Exercise details: The entries are to be repeated verbatim, with nothing left out.
Raw data START
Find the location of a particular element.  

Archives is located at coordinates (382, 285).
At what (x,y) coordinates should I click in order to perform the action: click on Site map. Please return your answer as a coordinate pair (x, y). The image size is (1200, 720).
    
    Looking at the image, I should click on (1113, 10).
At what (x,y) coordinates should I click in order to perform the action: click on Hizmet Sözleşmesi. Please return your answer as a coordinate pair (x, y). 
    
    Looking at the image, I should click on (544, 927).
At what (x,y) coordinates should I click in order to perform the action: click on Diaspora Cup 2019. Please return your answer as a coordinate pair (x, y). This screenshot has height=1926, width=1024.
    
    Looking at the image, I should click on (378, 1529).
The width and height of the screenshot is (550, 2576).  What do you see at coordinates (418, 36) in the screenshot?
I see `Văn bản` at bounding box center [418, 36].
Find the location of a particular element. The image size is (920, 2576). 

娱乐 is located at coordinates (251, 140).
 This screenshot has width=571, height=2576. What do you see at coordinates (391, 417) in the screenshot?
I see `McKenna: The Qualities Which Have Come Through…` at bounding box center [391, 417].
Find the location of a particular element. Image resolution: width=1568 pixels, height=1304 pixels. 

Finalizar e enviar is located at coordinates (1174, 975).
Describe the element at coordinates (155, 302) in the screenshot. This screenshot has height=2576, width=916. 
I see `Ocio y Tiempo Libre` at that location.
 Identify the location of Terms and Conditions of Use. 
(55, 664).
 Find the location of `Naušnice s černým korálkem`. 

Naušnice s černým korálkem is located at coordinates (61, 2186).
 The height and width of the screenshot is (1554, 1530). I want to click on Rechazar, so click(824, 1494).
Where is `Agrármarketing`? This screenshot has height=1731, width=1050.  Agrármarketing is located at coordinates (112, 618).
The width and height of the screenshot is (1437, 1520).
Raw data END
Exercise response:
Find the location of a particular element.  

Archives is located at coordinates (382, 285).
At what (x,y) coordinates should I click in order to perform the action: click on Site map. Please return your answer as a coordinate pair (x, y). The image size is (1200, 720).
    
    Looking at the image, I should click on (1113, 10).
At what (x,y) coordinates should I click in order to perform the action: click on Hizmet Sözleşmesi. Please return your answer as a coordinate pair (x, y). 
    
    Looking at the image, I should click on (544, 927).
At what (x,y) coordinates should I click in order to perform the action: click on Diaspora Cup 2019. Please return your answer as a coordinate pair (x, y). This screenshot has height=1926, width=1024.
    
    Looking at the image, I should click on (378, 1529).
The width and height of the screenshot is (550, 2576).  What do you see at coordinates (418, 36) in the screenshot?
I see `Văn bản` at bounding box center [418, 36].
Find the location of a particular element. The image size is (920, 2576). 

娱乐 is located at coordinates (251, 140).
 This screenshot has width=571, height=2576. What do you see at coordinates (391, 417) in the screenshot?
I see `McKenna: The Qualities Which Have Come Through…` at bounding box center [391, 417].
Find the location of a particular element. Image resolution: width=1568 pixels, height=1304 pixels. 

Finalizar e enviar is located at coordinates (1174, 975).
Describe the element at coordinates (155, 302) in the screenshot. This screenshot has height=2576, width=916. 
I see `Ocio y Tiempo Libre` at that location.
 Identify the location of Terms and Conditions of Use. 
(55, 664).
 Find the location of `Naušnice s černým korálkem`. 

Naušnice s černým korálkem is located at coordinates (61, 2186).
 The height and width of the screenshot is (1554, 1530). I want to click on Rechazar, so click(824, 1494).
Where is `Agrármarketing`? This screenshot has height=1731, width=1050.  Agrármarketing is located at coordinates (112, 618).
The width and height of the screenshot is (1437, 1520).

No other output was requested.